A fine agosto quattro dei cinque principali istituti del Paese avevano paventato difficoltà negli utili per il secondo semestre dell’anno. La stessa Industrial and Commercial Bank of China, Bank of China (BoC), la Agricultural Bank e la Bank of Communications (BoCom) hanno messo in guardia sui possibili contraccolpi del rallentamento dell’economia cinese sui risultati di fine 2016. Nei primi sei mesi dell’anno gli utili delle grandi banche cinesi sono stati piatti: +0,8% per la AgriBank e Icbc, +0,9% per BoCom, +1,1% per la China Construction Bank e +2,5% per Bank of China. Il sistema deve inoltre fare i conti con l’aumento dei crediti deteriorati in pancia agli istituti, la cui mole continua a crescere anche se a giugno tale espansione ha dato segnali di franata. Infine ci sono i rischi per il credito ombra erogato dagli stessi istituti attraverso sistemi fuori bilancio.
Una recente elaborazione della Reuters stima una crescita del 14% nel primo semestre del 2016, per un totale di 190 miliardi di dollari, e secondo una stima di Fitch almeno un terzo dei prestiti sarebbe stato erogato fuori bilancio, il che inficia la qualità dei dati e rischia di far crescere il già alto ammontare dei non performig loan. Anche per questo la scorsa primavera l’autorità di vigilanza sul sistema bancario aveva emanato una nota che esortava le banche a monitorare con maggiore puntualità i prestiti ombra.
In questo contesto i cinque colossi di Stato hanno ridotto il personale di oltre 22 mila dipendenti.
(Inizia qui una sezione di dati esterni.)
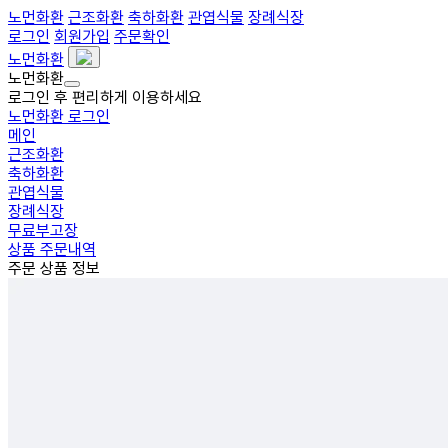
노먼화환
근조화환
축하화환
관엽식물
장례식장
로그인
회원가입
주문확인
노먼화환
노먼화환
로그인 후 편리하게 이용하세요
노먼화환 로그인
메인
근조화환
축하화환
관엽식물
장례식장
무료부고장
상품 주문내역
주문 상품 정보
La Bank of China ha tagliato 6.881 posti, portando il totale dei dipendenti a poco più di 303 mila. Una riduzione in linea con quella della Ccb, che ha licenziato 6.721 impiegati e lavoratori. La Agricultural Bank ha tagliato 4.023 posti, scendendo così a circa 499 mila dipendenti mentre l’intervento più drastico è stato quello della Icbc: 7.635 licenziamenti. Le banche più piccole hanno seguito approcci diversi. Alcune, spiega ancora il Scmp, hanno fatto ricorso ai licenziamenti come la China Merchants Bank, che ha risparmiato il 2,8% in costi sul personale riducendolo di 7.768 posti. I risparmi per Minsheng Bank sono stati invece del 22%, sfruttando però un meccanismo diverso: ha diviso quasi a metà il salario tra una parte fissa e una basata sui risultati.